Jednocześnie neostalinowska gazieta publikuje informacje o rzekomym znalezieniu listy białoruskiej i rażąco zaniżonej liczbie ofiar wiadomo, że to urbanowo – michnikowy kit. Podobny policzek do tych związanych ze „złotem katyńskim”, kupczeniem medalami zamordowanych a wcześniej jeszcze w PRL do wywożenia zrabowanych w czasie wojny obrazów odkupionych od paserów przez zapobiegliwych „emigrantów 1968 roku” w czasie, kiedy rządzili Polską do 1956 roku.
Od początków PRL mówiono, że to nie Rosjanie i ich gorliwi, żydowscy pomocnicy są winni zbrodni "stalinowskich" tylko Beria, później Stalin. A przecież wystarczy popatrzeć na mapę, aby dostrzec Kaliningrad - miasto nazwane przez Rosjan na cześć mordercy naszych przodków z Katynia. Nazwisko Kalinin znajduje się na podpisanym wyroku.
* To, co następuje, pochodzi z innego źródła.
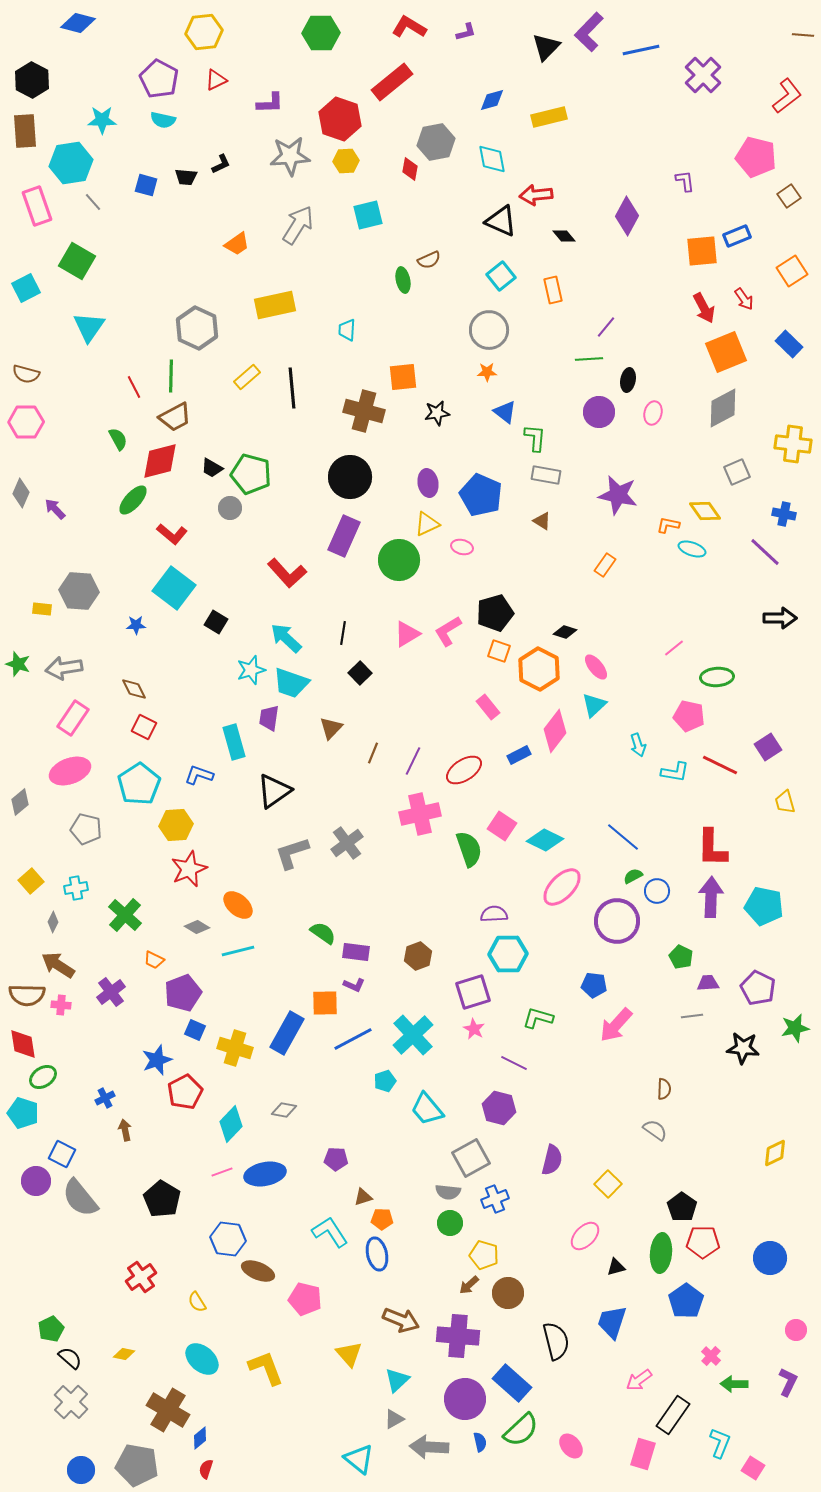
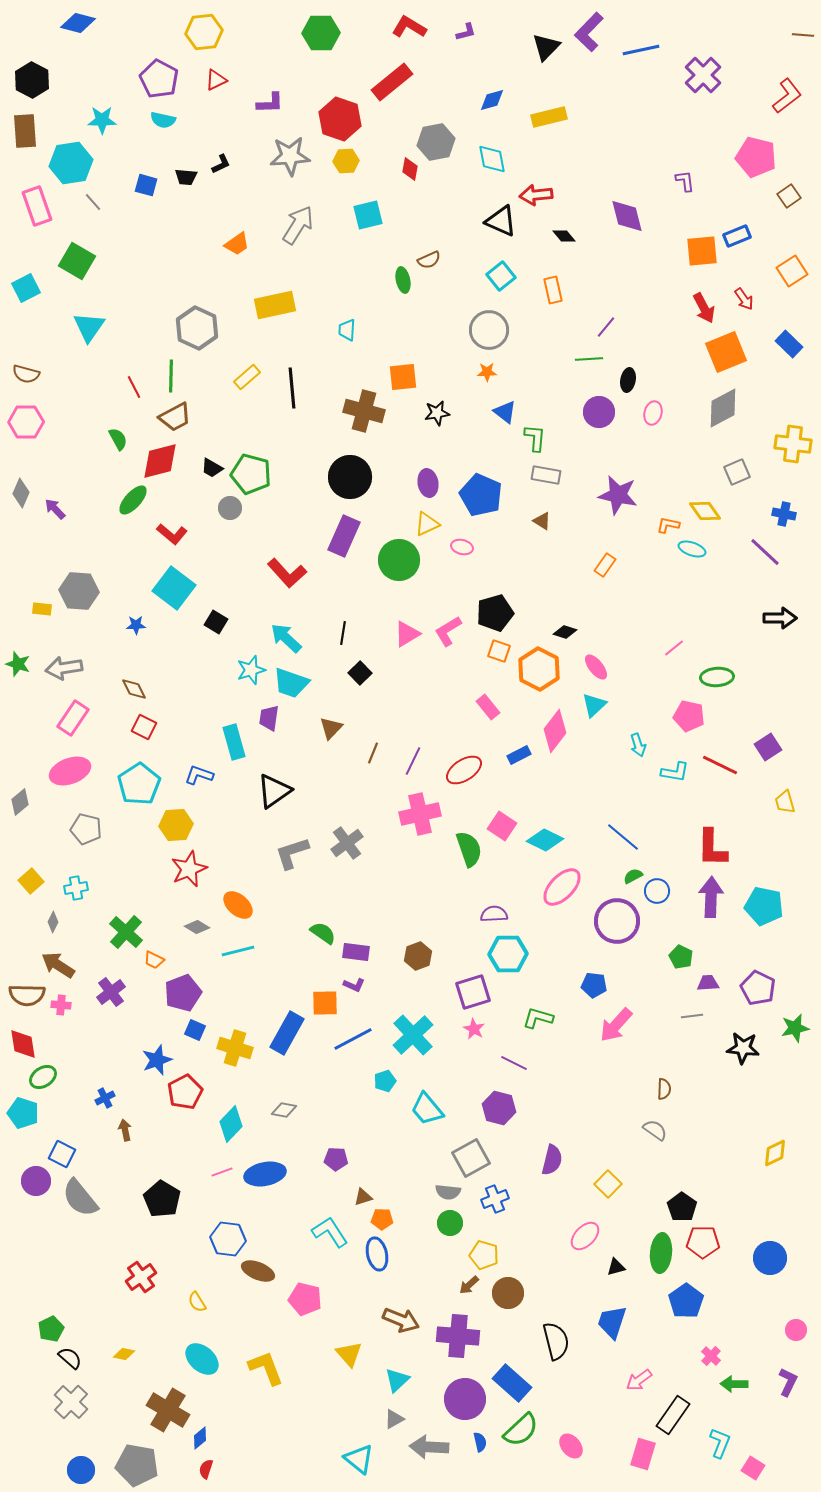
purple diamond at (627, 216): rotated 42 degrees counterclockwise
green cross at (125, 915): moved 1 px right, 17 px down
Stalina już dawno nie ma: a Kalingrad stoi jak stał. Do dzisiaj ROSJA nie przekazała Polsce wszystkich dokumentów katyńskich. Czyżby dlatego, że zabronił im Stalin?
Stalina i Bieruta już nie ma, ale to ich dzieci rządzą Polską i Rosją. Dlatego gigantyczne pieniądze publiczne przeznaczone są na upamiętnienie obcych tradycji przy zupełnym pominięciu Katynia.